• TASK DESCRIPTION:
Below is a set of records; reproduce them exactly without their pictures.

(Page images and extracted text)

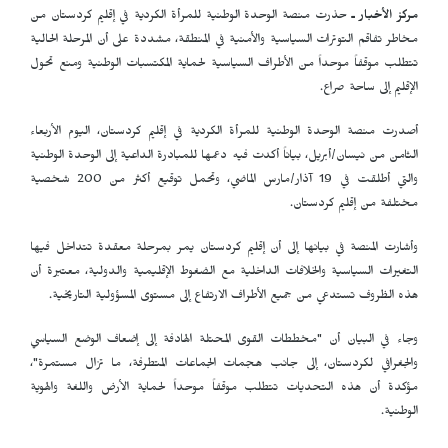
مركز الأخبار ـ
حذرت منصة الوحدة الوطنية للمرأة الكردية في إقليم كردستان من
مخاطر تفاقم التوترات السياسية والأمنية في المنطقة، مشددة على أن المرحلة الحالية
تتطلب موقفاً موحداً من الأطراف السياسية لحماية المكتسبات الوطنية ومنع تحول
الإقليم إلى ساحة صراع.
أصدرت منصة الوحدة الوطنية للمرأة الكردية في إقليم كردستان، اليوم الأربعاء
الثامن من نيسان/أبريل، بياناً أكدت فيه دعمها للمبادرة الداعية إلى الوحدة الوطنية
والتي أطلقت في 19 آذار/مارس الماضي، وتحمل توقيع أكثر من 200 شخصية
مختلفة من إقليم كردستان.
وأشارت المنصة في بيانها إلى أن إقليم كردستان يمر بمرحلة معقدة تتداخل فيها
التغيرات السياسية والخلافات الداخلية مع الضغوط الإقليمية والدولية، معتبرة أن
هذه الظروف تستدعي من جميع الأطراف الارتفاع إلى مستوى المسؤولية التاريخية.
وجاء في البيان أن "مخططات القوى المحتلة الهادفة إلى إضعاف الوضع السياسي
والجغرافي لكردستان، إلى جانب هجمات الجماعات المتطرفة، ما تزال مستمرة"،
مؤكدة أن هذه التحديات تتطلب موقفاً موحداً لحماية الأرض واللغة والهوية
الوطنية.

• REPLY TO THE EXERCISE:
مركز الأخبار ـ
حذرت منصة الوحدة الوطنية للمرأة الكردية في إقليم كردستان من
مخاطر تفاقم التوترات السياسية والأمنية في المنطقة، مشددة على أن المرحلة الحالية
تتطلب موقفاً موحداً من الأطراف السياسية لحماية المكتسبات الوطنية ومنع تحول
الإقليم إلى ساحة صراع.
أصدرت منصة الوحدة الوطنية للمرأة الكردية في إقليم كردستان، اليوم الأربعاء
الثامن من نيسان/أبريل، بياناً أكدت فيه دعمها للمبادرة الداعية إلى الوحدة الوطنية
والتي أطلقت في 19 آذار/مارس الماضي، وتحمل توقيع أكثر من 200 شخصية
مختلفة من إقليم كردستان.
وأشارت المنصة في بيانها إلى أن إقليم كردستان يمر بمرحلة معقدة تتداخل فيها
التغيرات السياسية والخلافات الداخلية مع الضغوط الإقليمية والدولية، معتبرة أن
هذه الظروف تستدعي من جميع الأطراف الارتفاع إلى مستوى المسؤولية التاريخية.
وجاء في البيان أن "مخططات القوى المحتلة الهادفة إلى إضعاف الوضع السياسي
والجغرافي لكردستان، إلى جانب هجمات الجماعات المتطرفة، ما تزال مستمرة"،
مؤكدة أن هذه التحديات تتطلب موقفاً موحداً لحماية الأرض واللغة والهوية
الوطنية.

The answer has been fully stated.